**About this exercise**
Read through the entries below and copy each line where "quality" turns up.

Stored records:
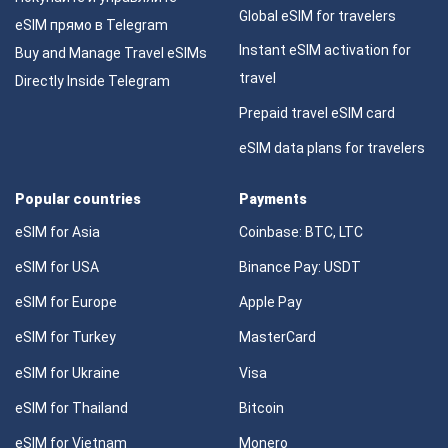
Global eSIM for travelers
eSIM прямо в Telegram
Instant eSIM activation for
Buy and Manage Travel eSIMs
travel
Directly Inside Telegram
Prepaid travel eSIM card
eSIM data plans for travelers
Popular countries
Payments
eSIM for Asia
Coinbase: BTC, LTC
eSIM for USA
Binance Pay: USDT
eSIM for Europe
Apple Pay
eSIM for Turkey
MasterCard
eSIM for Ukraine
Visa
eSIM for Thailand
Bitcoin
eSIM for Vietnam
Monero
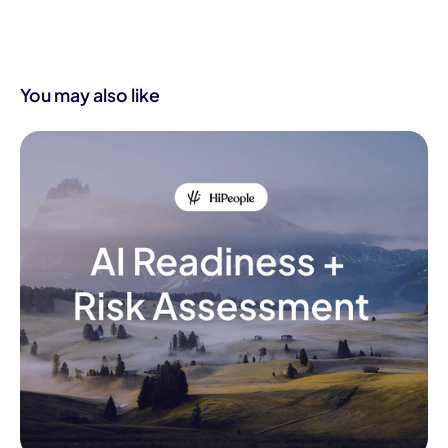
You may also like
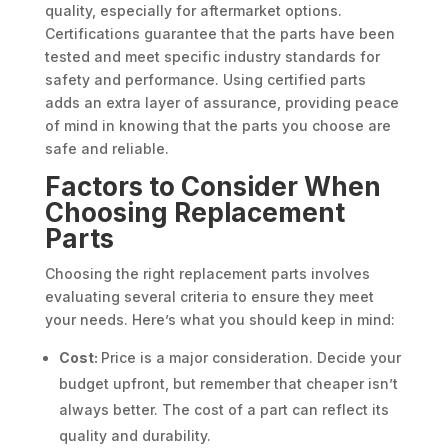
quality, especially for aftermarket options.
Certifications guarantee that the parts have been
tested and meet specific industry standards for
safety and performance. Using certified parts
adds an extra layer of assurance, providing peace
of mind in knowing that the parts you choose are
safe and reliable.
Factors to Consider When
Choosing Replacement
Parts
Choosing the right replacement parts involves
evaluating several criteria to ensure they meet
your needs. Here’s what you should keep in mind:
Cost:
Price is a major consideration. Decide your
budget upfront, but remember that cheaper isn’t
always better. The cost of a part can reflect its
quality and durability.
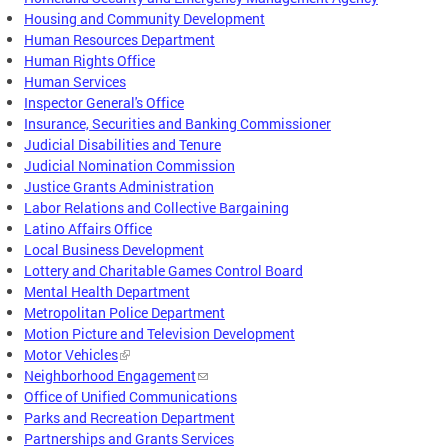
Housing and Community Development
Human Resources Department
Human Rights Office
Human Services
Inspector General's Office
Insurance, Securities and Banking Commissioner
Judicial Disabilities and Tenure
Judicial Nomination Commission
Justice Grants Administration
Labor Relations and Collective Bargaining
Latino Affairs Office
Local Business Development
Lottery and Charitable Games Control Board
Mental Health Department
Metropolitan Police Department
Motion Picture and Television Development
Motor Vehicles
Neighborhood Engagement
Office of Unified Communications
Parks and Recreation Department
Partnerships and Grants Services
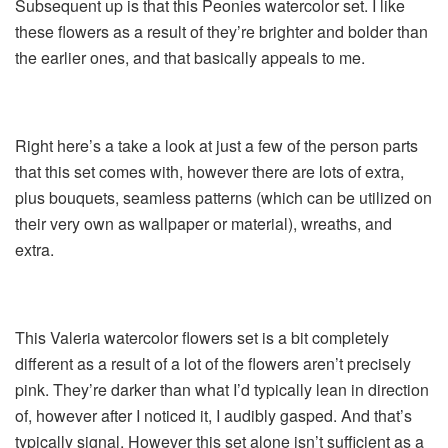
Subsequent up is that this Peonies watercolor set. I like
these flowers as a result of they’re brighter and bolder than
the earlier ones, and that basically appeals to me.
Right here’s a take a look at just a few of the person parts
that this set comes with, however there are lots of extra,
plus bouquets, seamless patterns (which can be utilized on
their very own as wallpaper or material), wreaths, and
extra.
This Valeria watercolor flowers set is a bit completely
different as a result of a lot of the flowers aren’t precisely
pink. They’re darker than what I’d typically lean in direction
of, however after I noticed it, I audibly gasped. And that’s
typically signal. However this set alone isn’t sufficient as a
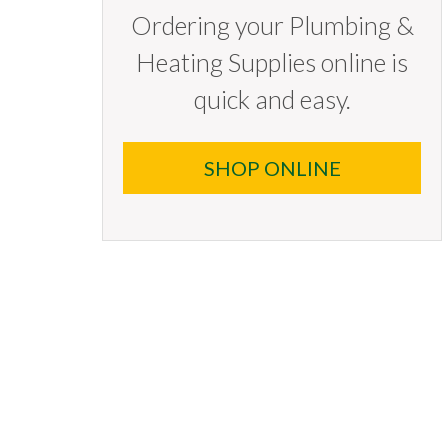
Ordering your Plumbing &
Heating Supplies online is
quick and easy.
SHOP ONLINE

**Exercise solution**
quality, especially for aftermarket options.
quality and durability.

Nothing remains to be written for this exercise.